Commercial pollination is a big business, and it involves putting several million honeybees on a truck and criss-crossing the United States. It’s been estimated that the number of honeybee colonies rented annually for almond pollination ranges between 1.3 million and 1.5 million. The number of colonies rented annually for apple crop pollination is estimated to be more than 275,000.

It costs about $200 to rent a hive, according to Lafferty.

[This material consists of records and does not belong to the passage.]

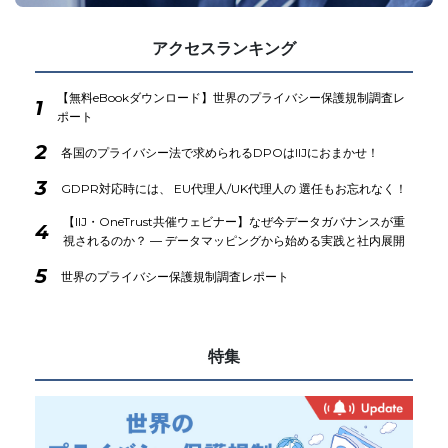
アクセスランキング
【無料eBookダウンロード】世界のプライバシー保護規制調査レ
1
ポート
2
各国のプライバシー法で求められるDPOはIIJにおまかせ！
3
GDPR対応時には、 EU代理人/UK代理人の 選任もお忘れなく！
【IIJ・OneTrust共催ウェビナー】なぜ今データガバナンスが重
4
視されるのか？ ― データマッピングから始める実践と社内展開
5
世界のプライバシー保護規制調査レポート
特集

While this industry provides a vital service and helps keep America fed, there are some, such as Combs and Lafferty, who believe trucking bees around the country is a contributing factor to colony collapse disorder. Combs said the practice puts stress on a colony. Lafferty noted that the mixing of all these touring colonies has greater potential to spread parasites and disease.

“The business of beekeeping creates real problems. The bees aren’t properly cared for,” Combs said. “Colonies want to stay put, not shipped around the country. They’re feeding on almond pollen in California for a month, then it’s oranges in Florida and then blueberries in Maine. A healthy bee colony could live forever in a diversified habitat. But it’s cheaper and easier to truck bees in then it is to take care of them.”

To better protect the U.S. bee population, the NRDC says farmers must be rewarded for practices that help wild bee populations thrive, such as leaving habitat for bees in their surrounding fields, alternating crops so bees have food year-round and not using harmful pesticides. Assistance also should be provided to farmers who plan to support a wider variety of pollinators beyond just bees.


“Bees are hardy and will adapt — they’ve been surviving longer than we have — but we must do a better job caring for them by minimizing threats,” Combs said. “Honeybee hives are excellent indicators of what is good and bad in our environment.”